## Records for the exercise
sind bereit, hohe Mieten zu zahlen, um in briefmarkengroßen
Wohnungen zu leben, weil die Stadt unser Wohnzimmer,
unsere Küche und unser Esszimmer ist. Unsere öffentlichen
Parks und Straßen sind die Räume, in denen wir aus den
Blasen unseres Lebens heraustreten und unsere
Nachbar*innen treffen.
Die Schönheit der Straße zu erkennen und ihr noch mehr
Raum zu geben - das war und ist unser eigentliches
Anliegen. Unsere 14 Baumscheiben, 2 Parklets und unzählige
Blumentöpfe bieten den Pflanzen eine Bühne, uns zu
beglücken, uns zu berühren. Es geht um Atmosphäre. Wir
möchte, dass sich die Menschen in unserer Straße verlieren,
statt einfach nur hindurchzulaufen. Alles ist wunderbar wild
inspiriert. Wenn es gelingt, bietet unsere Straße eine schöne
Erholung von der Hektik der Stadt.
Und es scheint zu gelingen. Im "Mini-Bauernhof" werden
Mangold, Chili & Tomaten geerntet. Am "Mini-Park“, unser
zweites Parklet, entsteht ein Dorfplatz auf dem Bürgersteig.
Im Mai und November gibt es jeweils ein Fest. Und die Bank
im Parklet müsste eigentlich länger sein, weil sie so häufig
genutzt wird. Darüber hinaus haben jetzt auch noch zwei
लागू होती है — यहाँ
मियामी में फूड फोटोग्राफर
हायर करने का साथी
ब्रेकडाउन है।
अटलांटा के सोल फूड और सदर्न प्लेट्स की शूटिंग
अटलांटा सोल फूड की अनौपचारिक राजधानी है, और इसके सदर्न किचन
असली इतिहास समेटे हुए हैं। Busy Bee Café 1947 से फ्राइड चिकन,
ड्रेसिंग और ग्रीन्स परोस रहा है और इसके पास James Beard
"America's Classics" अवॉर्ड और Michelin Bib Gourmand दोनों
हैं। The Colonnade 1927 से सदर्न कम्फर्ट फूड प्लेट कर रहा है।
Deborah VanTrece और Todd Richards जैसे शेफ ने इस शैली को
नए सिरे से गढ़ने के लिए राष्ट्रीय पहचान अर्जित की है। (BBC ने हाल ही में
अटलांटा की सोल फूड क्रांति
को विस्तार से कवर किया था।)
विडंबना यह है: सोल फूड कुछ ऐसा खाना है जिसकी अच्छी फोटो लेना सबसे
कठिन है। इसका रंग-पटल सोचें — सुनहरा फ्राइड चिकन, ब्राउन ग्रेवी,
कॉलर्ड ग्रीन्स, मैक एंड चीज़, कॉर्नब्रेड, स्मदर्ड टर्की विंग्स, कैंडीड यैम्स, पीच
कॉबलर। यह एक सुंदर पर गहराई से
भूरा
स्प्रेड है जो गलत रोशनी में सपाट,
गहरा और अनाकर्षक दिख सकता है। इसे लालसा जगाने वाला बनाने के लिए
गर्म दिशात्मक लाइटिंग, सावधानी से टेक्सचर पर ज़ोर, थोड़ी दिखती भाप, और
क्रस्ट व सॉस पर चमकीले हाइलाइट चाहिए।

## Aim of the exercise
The output should be a character-exact copy of all entries.

## Reply
sind bereit, hohe Mieten zu zahlen, um in briefmarkengroßen
Wohnungen zu leben, weil die Stadt unser Wohnzimmer,
unsere Küche und unser Esszimmer ist. Unsere öffentlichen
Parks und Straßen sind die Räume, in denen wir aus den
Blasen unseres Lebens heraustreten und unsere
Nachbar*innen treffen.
Die Schönheit der Straße zu erkennen und ihr noch mehr
Raum zu geben - das war und ist unser eigentliches
Anliegen. Unsere 14 Baumscheiben, 2 Parklets und unzählige
Blumentöpfe bieten den Pflanzen eine Bühne, uns zu
beglücken, uns zu berühren. Es geht um Atmosphäre. Wir
möchte, dass sich die Menschen in unserer Straße verlieren,
statt einfach nur hindurchzulaufen. Alles ist wunderbar wild
inspiriert. Wenn es gelingt, bietet unsere Straße eine schöne
Erholung von der Hektik der Stadt.
Und es scheint zu gelingen. Im "Mini-Bauernhof" werden
Mangold, Chili & Tomaten geerntet. Am "Mini-Park“, unser
zweites Parklet, entsteht ein Dorfplatz auf dem Bürgersteig.
Im Mai und November gibt es jeweils ein Fest. Und die Bank
im Parklet müsste eigentlich länger sein, weil sie so häufig
genutzt wird. Darüber hinaus haben jetzt auch noch zwei
लागू होती है — यहाँ
मियामी में फूड फोटोग्राफर
हायर करने का साथी
ब्रेकडाउन है।
अटलांटा के सोल फूड और सदर्न प्लेट्स की शूटिंग
अटलांटा सोल फूड की अनौपचारिक राजधानी है, और इसके सदर्न किचन
असली इतिहास समेटे हुए हैं। Busy Bee Café 1947 से फ्राइड चिकन,
ड्रेसिंग और ग्रीन्स परोस रहा है और इसके पास James Beard
"America's Classics" अवॉर्ड और Michelin Bib Gourmand दोनों
हैं। The Colonnade 1927 से सदर्न कम्फर्ट फूड प्लेट कर रहा है।
Deborah VanTrece और Todd Richards जैसे शेफ ने इस शैली को
नए सिरे से गढ़ने के लिए राष्ट्रीय पहचान अर्जित की है। (BBC ने हाल ही में
अटलांटा की सोल फूड क्रांति
को विस्तार से कवर किया था।)
विडंबना यह है: सोल फूड कुछ ऐसा खाना है जिसकी अच्छी फोटो लेना सबसे
कठिन है। इसका रंग-पटल सोचें — सुनहरा फ्राइड चिकन, ब्राउन ग्रेवी,
कॉलर्ड ग्रीन्स, मैक एंड चीज़, कॉर्नब्रेड, स्मदर्ड टर्की विंग्स, कैंडीड यैम्स, पीच
कॉबलर। यह एक सुंदर पर गहराई से
भूरा
स्प्रेड है जो गलत रोशनी में सपाट,
गहरा और अनाकर्षक दिख सकता है। इसे लालसा जगाने वाला बनाने के लिए
गर्म दिशात्मक लाइटिंग, सावधानी से टेक्सचर पर ज़ोर, थोड़ी दिखती भाप, और
क्रस्ट व सॉस पर चमकीले हाइलाइट चाहिए।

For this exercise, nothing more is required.